SPICE Cyber Defense Team Heads to Argonne National Labs 2018 Competition


On Thursday, April 5th, SPICE’s Cyber Security Defense team heads out to compete in Argonne National Laboratory’s Cyber Defense Competition 2018. Led by Team Leader George Osterholdt, six researchers will compete in the 2018 Capture The Flag (CTF) competition. This will be the team’s first competition since the creation of the Security and Privacy in Informatics, Computing, and Engineering’s (SPICE) new Cyber Defense Competition course.

Capture the Flag competitions are practical exercises in network administration and cyber security. As a learning tool, Cyber Defense Competitions present an active learning experience that teaches practical skills, both technical and managerial, as explained by The University of Texas at San Antonio’s Art Conklin in Cyber Defense Competitions and Information Security Education: An Active Learning Solution for a Capstone Course:

Using a Cyber Defense Competition to provide a hands-on opportunity for students to test their skills and develop team based management skills in an operational business environment impacts many constituencies. Participating students learn in a true active learning environment. Instructors are able to evaluate the thoroughness of their curriculum in its intended setting. Other students learn as teams prepare for the competition. In the end, everyone feels they have learned important lessons.
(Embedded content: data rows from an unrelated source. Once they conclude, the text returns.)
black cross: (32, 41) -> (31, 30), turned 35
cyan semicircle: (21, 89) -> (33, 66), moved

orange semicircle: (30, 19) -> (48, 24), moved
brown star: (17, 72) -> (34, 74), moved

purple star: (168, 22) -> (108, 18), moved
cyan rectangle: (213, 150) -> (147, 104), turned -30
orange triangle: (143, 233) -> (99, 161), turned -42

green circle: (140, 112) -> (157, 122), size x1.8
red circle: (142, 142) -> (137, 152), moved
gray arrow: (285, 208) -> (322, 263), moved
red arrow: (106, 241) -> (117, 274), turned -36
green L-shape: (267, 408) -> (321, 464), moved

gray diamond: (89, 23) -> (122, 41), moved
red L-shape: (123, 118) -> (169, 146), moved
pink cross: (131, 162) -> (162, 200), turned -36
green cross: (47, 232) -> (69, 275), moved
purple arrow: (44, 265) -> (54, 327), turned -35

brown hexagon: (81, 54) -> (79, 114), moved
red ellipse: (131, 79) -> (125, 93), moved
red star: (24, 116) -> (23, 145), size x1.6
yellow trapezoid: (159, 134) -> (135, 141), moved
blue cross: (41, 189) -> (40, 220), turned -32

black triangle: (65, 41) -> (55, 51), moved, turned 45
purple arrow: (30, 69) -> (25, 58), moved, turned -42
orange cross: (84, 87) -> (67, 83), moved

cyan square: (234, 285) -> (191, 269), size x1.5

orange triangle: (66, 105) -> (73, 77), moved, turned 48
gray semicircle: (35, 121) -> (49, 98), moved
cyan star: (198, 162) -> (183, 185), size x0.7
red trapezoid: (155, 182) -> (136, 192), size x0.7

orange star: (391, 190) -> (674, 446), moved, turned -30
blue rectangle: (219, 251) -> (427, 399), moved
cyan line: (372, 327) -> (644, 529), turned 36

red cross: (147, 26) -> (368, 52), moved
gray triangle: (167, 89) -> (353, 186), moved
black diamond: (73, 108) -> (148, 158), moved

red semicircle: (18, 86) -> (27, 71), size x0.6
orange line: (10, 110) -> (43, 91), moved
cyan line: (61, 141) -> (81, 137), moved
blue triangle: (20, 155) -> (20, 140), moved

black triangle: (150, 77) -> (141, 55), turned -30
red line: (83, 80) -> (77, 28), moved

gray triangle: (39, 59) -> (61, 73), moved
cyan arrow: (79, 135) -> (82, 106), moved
SPICE’s team is made up of Ph.D. and Masters students drawn from SPICE’s new Cyber Defense Competition course which launched this spring. Their advisor, George Osterholt, is a support manager with a penchant for lock picking, both physical and virtual. The team includes members DongInn Kim, Omkar Bhide, Jacob Abbott, Helen Dougherty, Advait Marathe, and Zack Marvel.

This year’s challenge focuses on the team’s ability to harden out of date systems while simultaneously bringing new capabilities online – all while under direct attack from expert red team members simulating hackers. To succeed our team will have to not only create, document, and implement best practices and custom systems, but it will also have to dynamically respond to an unceasing array of real world threats targeted at their system. It is no simple challenge.

SPICE’s team is returning for its second year in the Argonne competition. 2017 was the team’s first entry and a superb learning experience with the team placing well.  George Osterholt reported after last year’s competition, 

We learned a great deal in both how scoring works and in how the hacking itself is done.  We’ll do even better next time.

Last year’s experience helped inform SPICE’s decision to build a class that led directly into these competitions as a way to focus its world class academic training into real world scenarios and honed skill sets. Future classes will bridge undergraduates into cyber defense training. In addition, outreach efforts are planned for high school students via CTF events. It is all intended to build a pipeline of interest and candidates to be shaped into the next generation of cyber defenders.